Sofie en Puck kijken elkaar aan. De spanning blijft voelbaar voor iedereen om hen heen. Hoe graag ze ook willen, ze weten allebei dat dit .. wat het dan ook mag zijn .. nog lang niet voorbij is. Uiteindelijk staat Sofie op.
“Ja”, zegt ze kortaf. “Breng me maar terug naar de afdeling.”
De verpleegster knikt en biedt haar moederlijk een arm aan. Voordat Sofie definitief kan weglopen, doet Spoor nog een laatste poging.
“Overweeg het in elk geval? De wereld ligt voor je open. Jij hoort hier niet..”
“Dat klopt”, reageert Sofie koeltjes, haar blik gericht op Puck.
Op het aanbod van Spoor gaat ze niet meer in. Ze ziet wel. Rotterdam loopt vast niet weg.

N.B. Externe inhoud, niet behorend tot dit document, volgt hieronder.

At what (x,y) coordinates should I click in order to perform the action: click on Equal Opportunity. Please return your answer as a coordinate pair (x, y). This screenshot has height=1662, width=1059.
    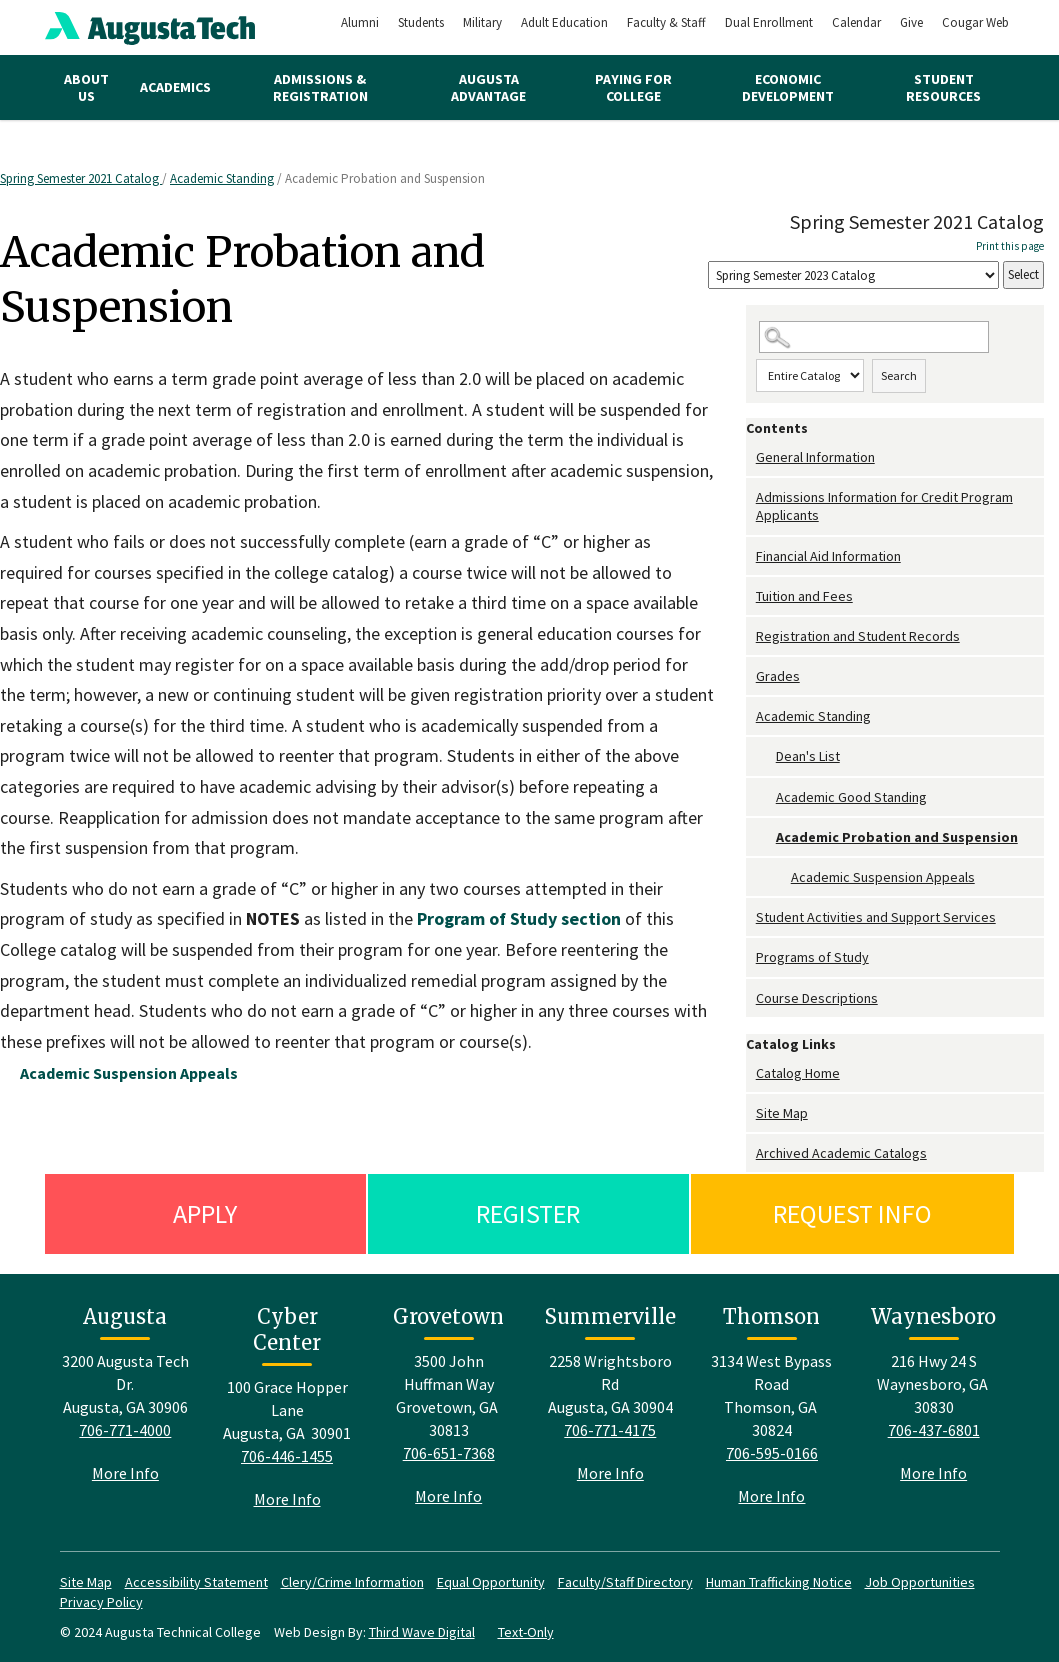
    Looking at the image, I should click on (491, 1582).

“Wij gaan terug naar boven”, seint de verpleegkundige de baliemedewerkers in. Die drukken op een knop om een deur voor ze te openen.
Sofie laat zich naar binnen leiden. Het felle licht verdwijnt weer. De geur van de vijver gaat langzaam maar zeker weer over in de ziekenhuislucht van de gesloten afdeling.